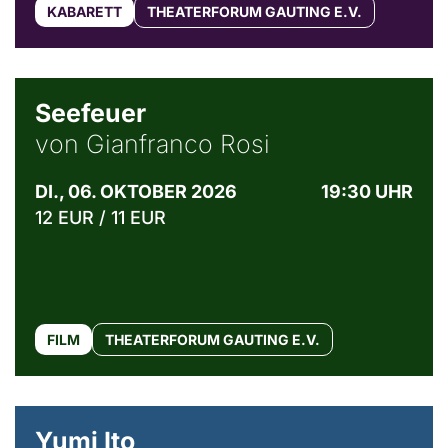
KABARETT
THEATERFORUM GAUTING E.V.
© Weltkino Filmverleih GmbH
Seefeuer
von Gianfranco Rosi
DI., 06. OKTOBER 2026
19:30 UHR
12 EUR / 11 EUR
FILM
THEATERFORUM GAUTING E.V.
© Maria Jarzyna
Yumi Ito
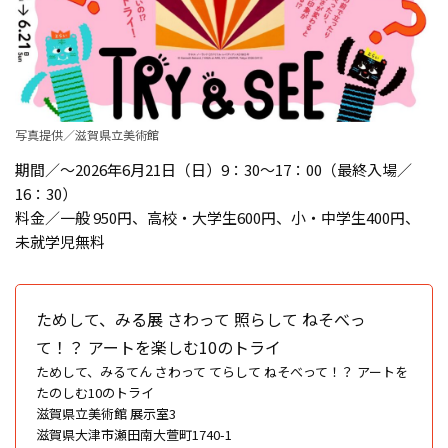
写真提供／滋賀県立美術館
期間／～2026年6月21日（日）9：30～17：00（最終入場／
16：30）
料金／一般 950円、高校・大学生600円、小・中学生400円、
未就学児無料
ためして、みる展 さわって 照らして ねそべっ
て！？ アートを楽しむ10のトライ
ためして、みるてん さわって てらして ねそべって！？ アートを
たのしむ10のトライ
滋賀県立美術館 展示室3
滋賀県大津市瀬田南大萱町1740-1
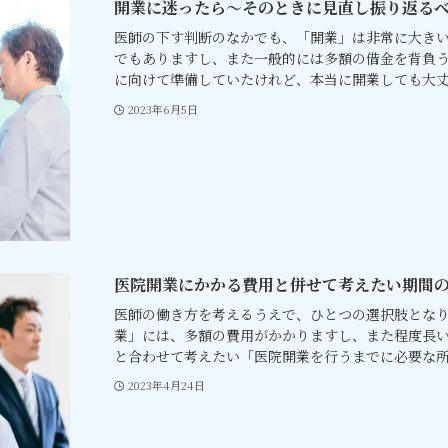
開業に迷ったら～そのときに見直し振り返る
医師の下す判断のなかでも、「開業」は非常に大き
でもありますし、また一般的には多額の借金を背負う
に向けて準備していたけれど、本当に開業しても大丈.
2023年6月5日
医院開業にかかる費用と併せて考えたい期間
医師の働き方を考えるうえで、ひとつの選択肢とな
業」には、多額の費用がかかりますし、また程度長
と合わせて考えたい「医院開業を行うまでに必要な所要
2023年4月24日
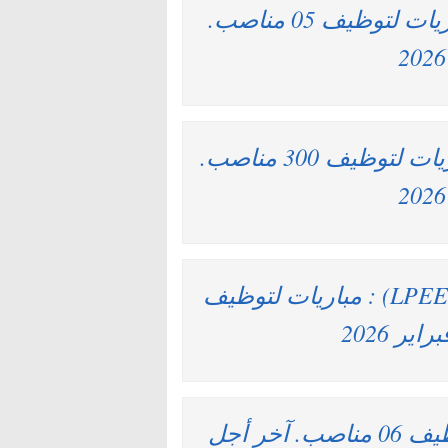
شركة الرباط سلا تمارة للخدمات : مباريات لتوظيف 05 مناصب.
المجلس الأعلى للسلطة القضائية : مباريات لتوظيف 300 مناصب.
المختبر العمومي للتجارب والدراسات (LPEE) : مباريات لتوظيف
مجموعة التهيئة العمران : مباريات لتوظيف 06 مناصب. آخر أجل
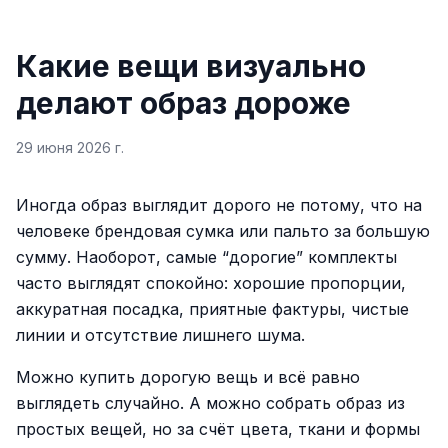
Какие вещи визуально
делают образ дороже
29 июня 2026 г.
Иногда образ выглядит дорого не потому, что на
человеке брендовая сумка или пальто за большую
сумму. Наоборот, самые “дорогие” комплекты
часто выглядят спокойно: хорошие пропорции,
аккуратная посадка, приятные фактуры, чистые
линии и отсутствие лишнего шума.
Можно купить дорогую вещь и всё равно
выглядеть случайно. А можно собрать образ из
простых вещей, но за счёт цвета, ткани и формы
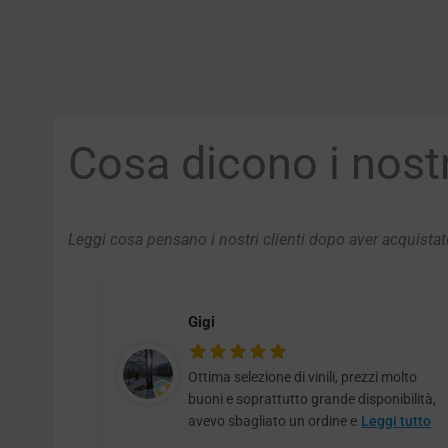
Cosa dicono i nostri
Leggi cosa pensano i nostri clienti dopo aver acquistato
Gigi
Ottima selezione di vinili, prezzi molto
buoni e soprattutto grande disponibilità,
avevo sbagliato un ordine e
Leggi tutto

### YOUR TASK
Copy out exactly the material that runs from the line with "مجموعة التهيئة العمران" to the line with "выглядеть случайно. А можно собрать образ из", ends included, and leave the pictures behind.

### REPLY
مجموعة التهيئة العمران : مباريات لتوظيف 06 مناصب. آخر أجل
Какие вещи визуально
делают образ дороже
29 июня 2026 г.
Иногда образ выглядит дорого не потому, что на
человеке брендовая сумка или пальто за большую
сумму. Наоборот, самые “дорогие” комплекты
часто выглядят спокойно: хорошие пропорции,
аккуратная посадка, приятные фактуры, чистые
линии и отсутствие лишнего шума.
Можно купить дорогую вещь и всё равно
выглядеть случайно. А можно собрать образ из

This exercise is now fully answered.